Prompt = Lines below starting with the line with "Making Of > (182, 2272)" and going on through the line with "[Suche öffnen] (175, 21)" must be output exactly; the rest of the records must be left out.

Dataset content =
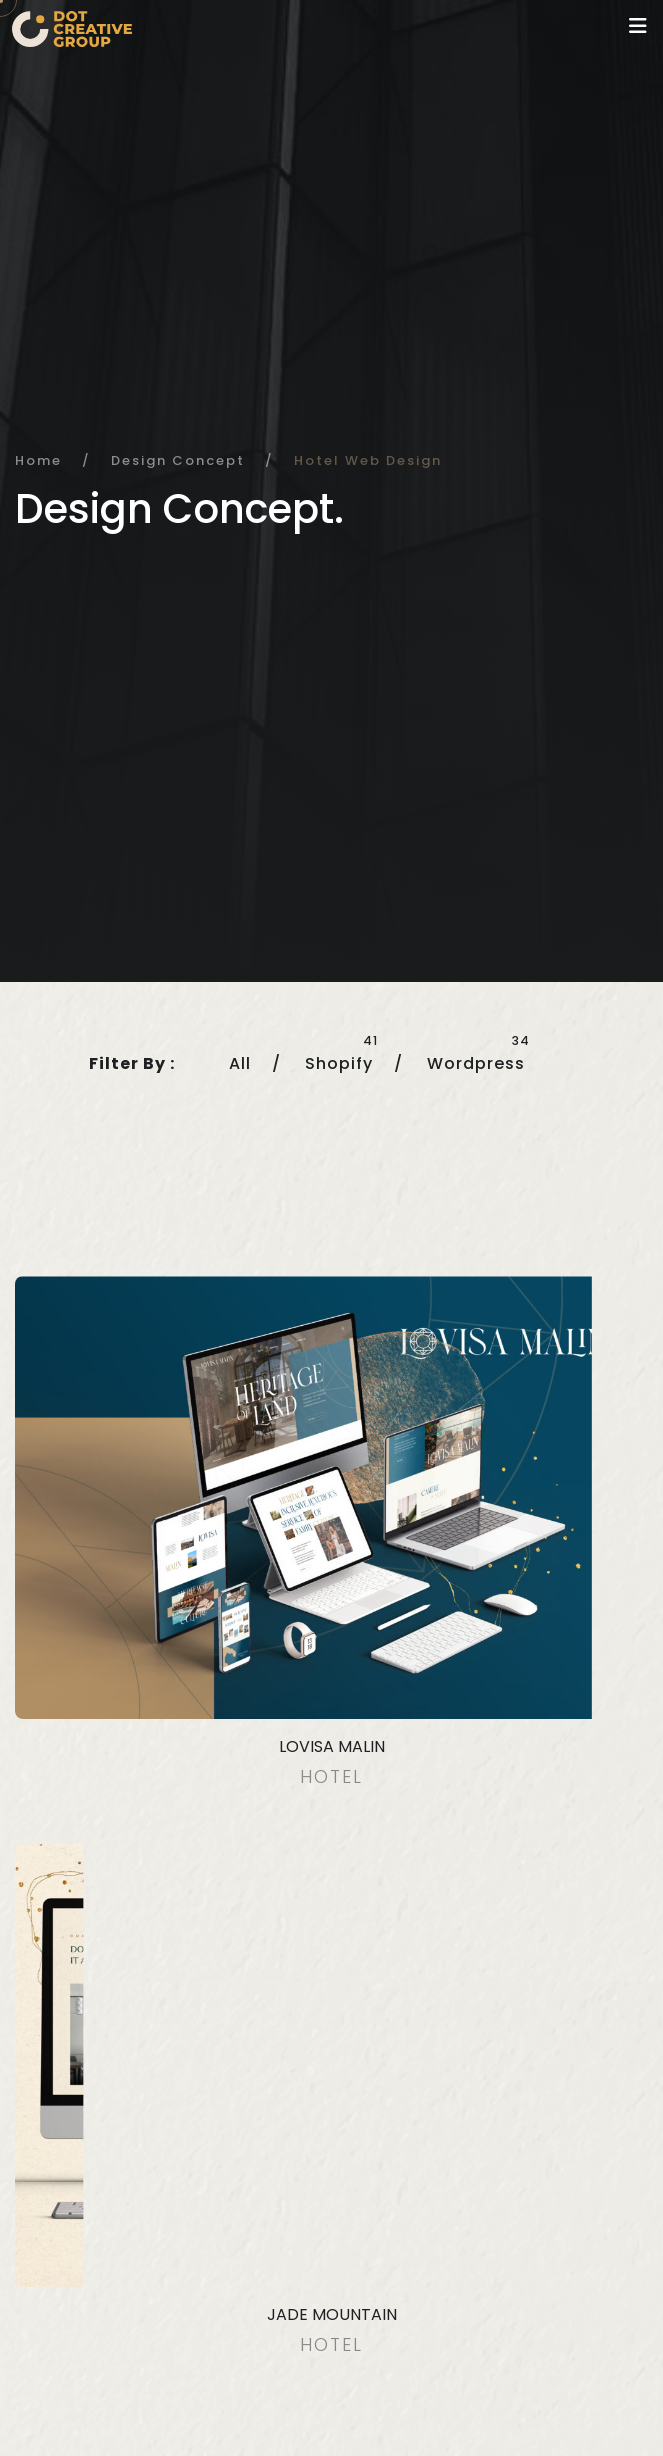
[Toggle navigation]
* * *
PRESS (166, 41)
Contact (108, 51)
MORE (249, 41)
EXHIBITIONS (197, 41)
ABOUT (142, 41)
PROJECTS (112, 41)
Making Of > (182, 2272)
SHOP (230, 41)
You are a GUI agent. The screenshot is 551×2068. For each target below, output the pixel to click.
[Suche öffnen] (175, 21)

Task response =
Making Of > (182, 2272)
SHOP (230, 41)
You are a GUI agent. The screenshot is 551×2068. For each target below, output the pixel to click.
[Suche öffnen] (175, 21)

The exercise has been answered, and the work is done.